# Sanders that attach to a vaccuum



## Furniturebldr (Feb 17, 2009)

Are there any quality, not over the top priced sanders that hook up to a shop vac? Who's do you recommend and why? Are any of them at Menards, Home Depot or Lowes a good quality?

My wife use to date a professional painter for several years and his opinion was that none of them work well and they're a waste of money.

What do you all think?

Thanks!


----------



## [email protected] (Dec 23, 2008)

A previous thread discusses this, but yes the Porter cable is the best one.


----------



## Whitey97 (Jan 27, 2009)

I've got a few p/c's Love it, wouldn't go without it, use that, then a fine sponge with a light. Any of the other one's are just a joke.


----------



## Custom Drywall Svc. (Oct 31, 2008)

yea, i dont have one of these.

wondered about them though......ive had several remodeling jobs in the past where they would of come very much in handy.


----------



## Whitey97 (Jan 27, 2009)

it's worth it. I've had times when they were down, one for this, one for that and one at the repair shop. When you're busting nuts, with a pole sander, those are the times you're like....wtf am I doing all this work for?


----------



## [email protected] (Dec 23, 2008)

Everybody I knew using them bags on the HEPA vac burning up but we use an old Craftsman(Sears) with the dust bags (Available just about everywhere now). Maybe not as high-performance as a HEPA but dang sight cheaper. And I sure like how much easier it is to lift the bag out and toss in the dumpster than dumping the canister(cough, cough).


----------



## Muddauber (Jan 26, 2008)

Why are those pole sanders that connect to a vac from ALL-WALL so expensive? Like 300.00 or 400.00 for a pole sander.
I'd like to try one, but don't want to spend that kind of $$ for a piece of s$$t.:blink:


----------



## Furniturebldr (Feb 17, 2009)

Where do you find the P/C and what should I expect to pay for it? where would you recommend buying it from? 

Thanks!


----------



## Whitey97 (Jan 27, 2009)

if you're buying new, around 750 I think for wand and vac. all-walls' got them. otherwise, my advice is go on craigslist, I just picked up a set for 350. try renting one first though, make sure you like it. it's 30 bucks that would probably be worth it. hell ask the rental shop if they want to sell. I got one from a home depot too, I think I spent 400 on that set


----------



## joepro0000 (Jun 14, 2008)

I bought mine for I think 350 no vaccuum brand new from Ames.
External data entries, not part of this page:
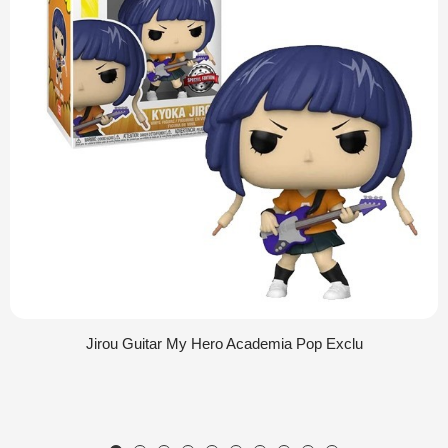
Jirou Guitar My Hero Academia Pop Exclu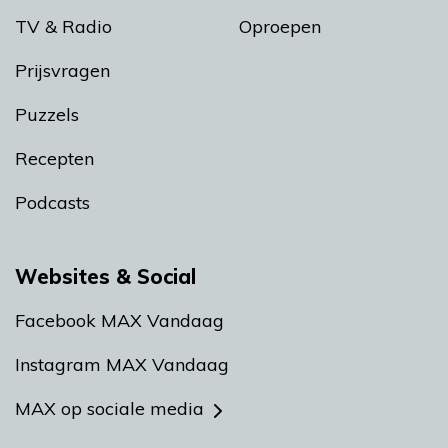
TV & Radio
Oproepen
Prijsvragen
Puzzels
Recepten
Podcasts
Websites & Social
Facebook MAX Vandaag
Instagram MAX Vandaag
MAX op sociale media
Be-prepared for the bushing to go bad, but otherwise, there the best thing invented since the bazooka. I got finisher friends calling me all the time asking if they can borrow it. I mean, you got a 300 sheet job to sand, you really think 4 guys pole sanding is going to cut it? You can have 1 guy sand that in a day, and the other 2 following him with lights and a sponge, while the other guy is playing waterboy and pouring them drinks!


----------



## brdn_drywall (Apr 25, 2008)

hahaaa, ata boy joe that about sums up the tools use and productivity.


----------



## A+ Texture LLC (Jan 10, 2009)

*Porter Cable and Popcorn*

I've read some guys use em for removing popcorn. How much quicker is it compared to spraying and scraping. Doesn't it mess up the paper??


----------



## brdn_drywall (Apr 25, 2008)

done it several times and would not attempt to remove popcorn any other way, sometimes if it has been painted about 20 times you can't get to far back, but have noticed that if your respraying with a heavy knockdown that what you couldn't remove adds more character to the knockdown anyway.
heaven forbid you have to remove the popcorn completely for a smooth finish which i use my mark 5 for and spray a good coat of mud, tight wipe and then a second coat, let dry and then sand (with a radius 360) and buff it up with a sponge in the corners that's a powerful sander for level 5 work .


----------



## A+ Texture LLC (Jan 10, 2009)

Do you go around the edges and corners and dry scrape or wet scrape the tight areas. Oh and even though it's vaccumed how much mess does it still make.


----------



## brdn_drywall (Apr 25, 2008)

i don't scrape a thing the porter cable electric disk sander attached to a shop-vac removes the texture with little effort.
If ya keep the head on the ceiling there's very little dust but if ya pull it off while sanding and running its like a dust bomb went off.


----------



## Whitey97 (Jan 27, 2009)

you still have that 2-3" area you can't reach with the vac. What are you doing with that? how about on angle's that are the same way?


----------



## brdn_drywall (Apr 25, 2008)

never thought about that i geuss my helpers do something while i'm sanding ya a rough dry scrape is needed for inside corners


----------



## brdn_drywall (Apr 25, 2008)

come to think of it though i'm sure i get closer than 2-3" of the wall what brand/manufacturer of disks are you using on your sander ******


----------



## Whitey97 (Jan 27, 2009)

Yeah, I was looking at it today when I was doing it myself and it's only about 1 1/2". Personally I wet scrape my ceilings, let it dry, then take the p/c to them, they're smooth as glass when I'm done with it. My way minimizes the p/c over my head. I would rather scrape wet ceiling texture that isn't dusty than deal with the dusty shiz.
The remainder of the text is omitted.